Philosophy Colloquium, Jack Woods

“Constructivism, Yes! Constitutivism, No! (at least for serious naturalists)”

By Jack Woods (University of Leeds, Philosophy)

Date: Tuesday 5th December, 2017

Time: 1640-1800

Place: H-232

Poster.

Abstract:

Many contemporary naturalistic pictures of normativity struggle with extensional adequacy. If we tie our reasons to our psychological states, practices, values, or the like, as any serious naturalist should, then we face the problem that our actual psychologies, practices, and values are radically disordered and incomplete. We are limited creatures, after all, and we make many mistakes. We thus need to augment these pictures with ways of ironing out the wrinkles and stretching them to cover all the applicable situations.

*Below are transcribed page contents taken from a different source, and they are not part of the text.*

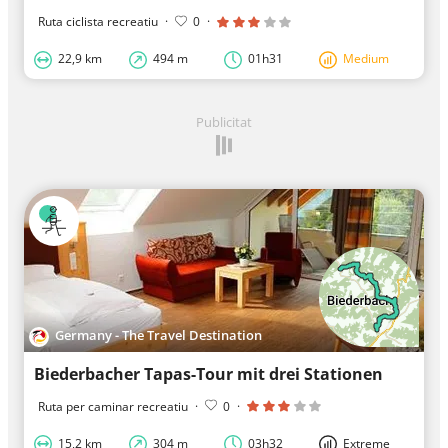
Ruta ciclista recreatiu
·
0
·
22,9 km
494 m
01h31
Medium
Publicitat
Germany - The Travel Destination
Biederbacher Tapas-Tour mit drei Stationen
Ruta per caminar recreatiu
·
0
·
15,2 km
304 m
03h32
Extreme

Both constructivism and constitutivism offer tempting ways of doing this. The former explains our reasons in terms of acceptable procedures—deliberation, refinement, etc—for ironing out the basic materials we start with. For example, views which start with our values and go on to look at what we’d accept under a process of bringing these into nice accord with each other are constructivist. Constitutivism looks to see what reasons and principles are required by the facts about what we are—agents, rational beings, actors—and uses these to augment what we actually care about, value, or do. Both strategies, and especially their combination, look to solve various problems about the extensional adequacy of contemporary naturalistic views. Unfortunately, it seems to me that both moves, and especially their combination, inevitably come into conflict with the intuitions which motivated these naturalistic pictures of normativity in the first place. In particular, justifying instrumental and theoretical rationality this way requires that we posit either mysterious normativity or psychological unreality. 

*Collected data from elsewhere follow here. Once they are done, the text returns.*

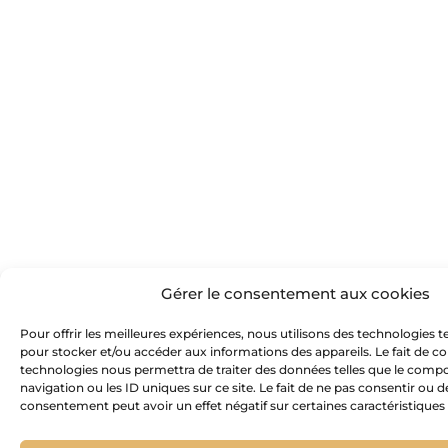
Gérer le consentement aux cookies
Pour offrir les meilleures expériences, nous utilisons des technologies te
pour stocker et/ou accéder aux informations des appareils. Le fait de co
technologies nous permettra de traiter des données telles que le com
navigation ou les ID uniques sur ce site. Le fait de ne pas consentir ou d
consentement peut avoir un effet négatif sur certaines caractéristiques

My aim here is to sketch how we can and why we should lean back on constructivism to flesh out naturalistic accounts of reasons, then to show that using constitutivism to avoid problems for constructivism runs into serious problems. I then propose a way of doing much of the work constitutivist pictures are supposed to do, for a hybrid conventionalist-humean picture, without running into the serious problems which arise for constitutivism. The key idea is to view instrumental and theoretical rationality as just yet more standards which we have independent reason to conform to.